▸ **What is required**
Could you set down exactly the lines in the records below between the line holding "Protectie solara" and the line holding "vesmintelor negre nu", inclusive?

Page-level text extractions
+---+
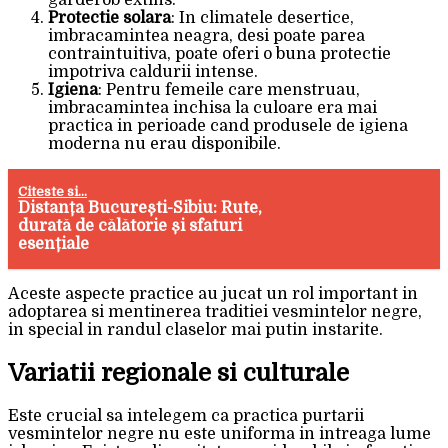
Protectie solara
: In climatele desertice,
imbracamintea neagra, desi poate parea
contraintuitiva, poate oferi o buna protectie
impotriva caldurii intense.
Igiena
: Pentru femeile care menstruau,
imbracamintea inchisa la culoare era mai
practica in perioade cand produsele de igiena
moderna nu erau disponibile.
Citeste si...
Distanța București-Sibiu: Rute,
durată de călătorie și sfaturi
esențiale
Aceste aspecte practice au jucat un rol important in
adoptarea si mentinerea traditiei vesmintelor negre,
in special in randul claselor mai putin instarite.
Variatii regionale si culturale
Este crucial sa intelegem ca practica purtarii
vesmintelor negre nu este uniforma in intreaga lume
+---+
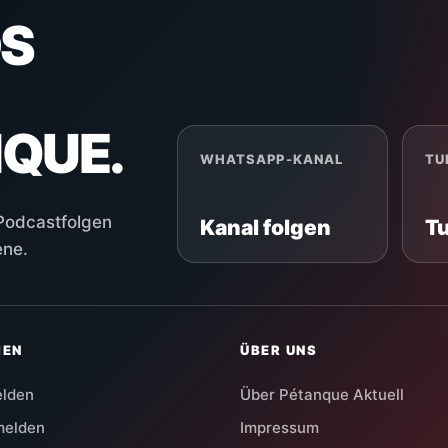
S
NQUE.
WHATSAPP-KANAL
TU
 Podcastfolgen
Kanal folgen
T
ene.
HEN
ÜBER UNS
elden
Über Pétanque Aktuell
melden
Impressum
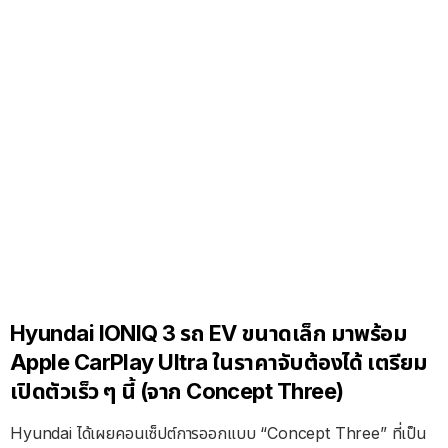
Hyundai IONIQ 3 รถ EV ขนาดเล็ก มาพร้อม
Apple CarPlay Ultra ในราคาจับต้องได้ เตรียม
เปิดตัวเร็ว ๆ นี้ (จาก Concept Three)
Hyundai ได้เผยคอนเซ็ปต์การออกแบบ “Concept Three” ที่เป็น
+---+
▸ **Result of the task**
Protectie solara
: In climatele desertice,
imbracamintea neagra, desi poate parea
contraintuitiva, poate oferi o buna protectie
impotriva caldurii intense.
Igiena
: Pentru femeile care menstruau,
imbracamintea inchisa la culoare era mai
practica in perioade cand produsele de igiena
moderna nu erau disponibile.
Citeste si...
Distanța București-Sibiu: Rute,
durată de călătorie și sfaturi
esențiale
Aceste aspecte practice au jucat un rol important in
adoptarea si mentinerea traditiei vesmintelor negre,
in special in randul claselor mai putin instarite.
Variatii regionale si culturale
Este crucial sa intelegem ca practica purtarii
vesmintelor negre nu este uniforma in intreaga lume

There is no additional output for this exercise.